Petitioners have asked this Court for an immediate release on bail through the exercise of the federal courts' "inherent authority to admit to bail individuals properly within their jurisdiction." See Mapp v. Reno, 241 F.3d 221, 226 (2d Cir.2001). We deny such relief. Cf. Landano v. Rafferty, 970 F.2d 1230, 1239 (3d Cir.1992) (release of prisoner on bail during pendency of habeas petition requires finding of "extraordinary circumstances"). However, we will require that the INS provide each Petitioner with the requisite individualized hearing as did the courts in Zemski and Bouayad.



Under the circumstances we conclude that the mandatory detention of Petitioners by the INS pending the outcome of their appeal of the decision to deport them is a violation of their respective due process rights. Accordingly we will order that the INS conduct a bail hearing to determine the necessity of detaining each Petitioner.

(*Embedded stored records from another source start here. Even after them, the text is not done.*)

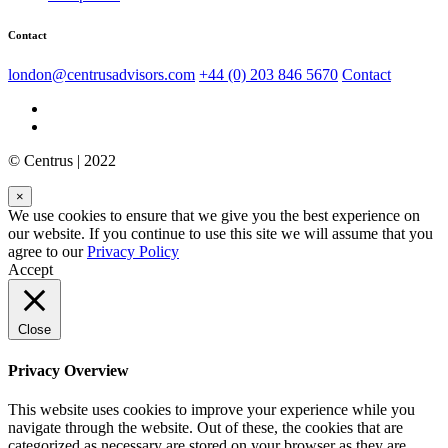
Contact
london@centrusadvisors.com
+44 (0) 203 846 5670
Contact
© Centrus | 2022
×
We use cookies to ensure that we give you the best experience on
our website. If you continue to use this site we will assume that you
agree to our
Privacy Policy
Accept
Close
Privacy Overview
This website uses cookies to improve your experience while you
navigate through the website. Out of these, the cookies that are
categorized as necessary are stored on your browser as they are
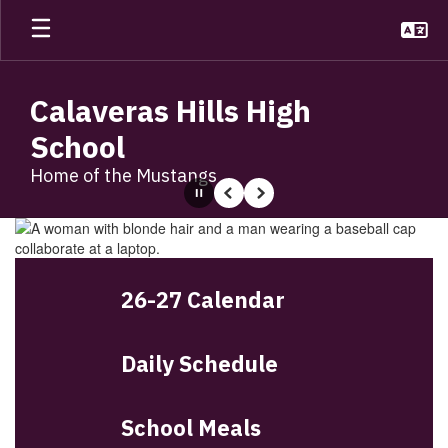
Skip
to
main
content
Calaveras Hills High
School
Home of the Mustangs
Pause
Previous
Next
Homepage
26-27 Calendar
Daily Schedule
School Meals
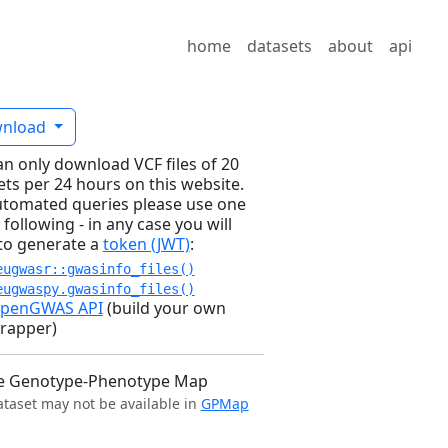
home
datasets
about
api
nload
an only download VCF files of 20
ets per 24 hours on this website.
utomated queries please use one
 following - in any case you will
to generate a
token (JWT)
:
eugwasr::gwasinfo_files()
eugwaspy.gwasinfo_files()
penGWAS API
(build your own
rapper)
e Genotype-Phenotype Map
ataset may not be available in
GPMap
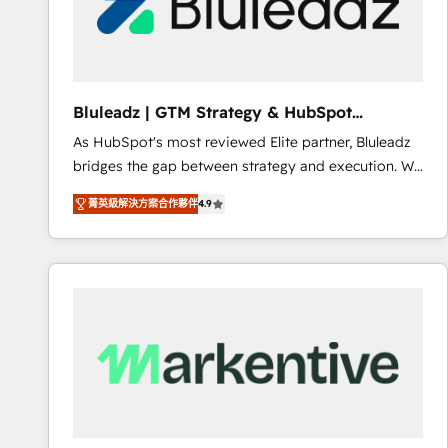
Bluleadz | GTM Strategy & HubSpot
Implementation
As HubSpot's most reviewed Elite partner, Bluleadz
bridges the gap between strategy and execution. We
don't just "set up tools" — we install the GTM
菁英級解決方案合作夥伴
4.9
Operating System (GTM OS) to align your leadership
and engineer a portal that drives predictable
revenue velocity. 🚀 GTM Strategy & Alignment
Workshops & Sprints: Identify "Valleys of Death"
stalling growth. Fix your ICP, Math, and Story to stop
"accelerating a mess." ⚙️ Elite Engineering & AI
Scalable Architecture: Zero-technical-debt setup
across all Hubs, validated by our 7 HubSpot
Accreditations. AI-Powered RevOps: Breeze AI,
custom AI agents, and high-integrity migrations for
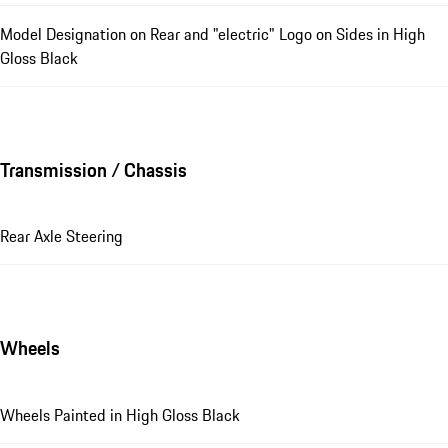
Model Designation on Rear and "electric" Logo on Sides in High
Gloss Black
Transmission / Chassis
Rear Axle Steering
Wheels
Wheels Painted in High Gloss Black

An appropriate order follows.



AND NOW, this 24st day of May, 2001, IT IS HEREBY ORDERED THAT the petition for a writ of habeas corpus under 28 U.S.C. § 2241 is GRANTED as follows:

1. Petitioners are to be RELEASED from custody unless Respondent commences an individualized evaluation, including an individual hearing and decision within thirty (30) days, to determine whether the continued detention of each Petitioner is necessary to prevent risk of flight or danger to the community.

*525 2. If either Petitioner demonstrates that he is not a threat to the community or a flight risk, Respondent immediately shall order said Petitioner released from custody on bond upon reasonable conditions.

3. So long as either Petitioner remains in INS custody, the procedure set forth in paragraph 1 hereof shall be repeated every six (6) months if said Petitioner so requests.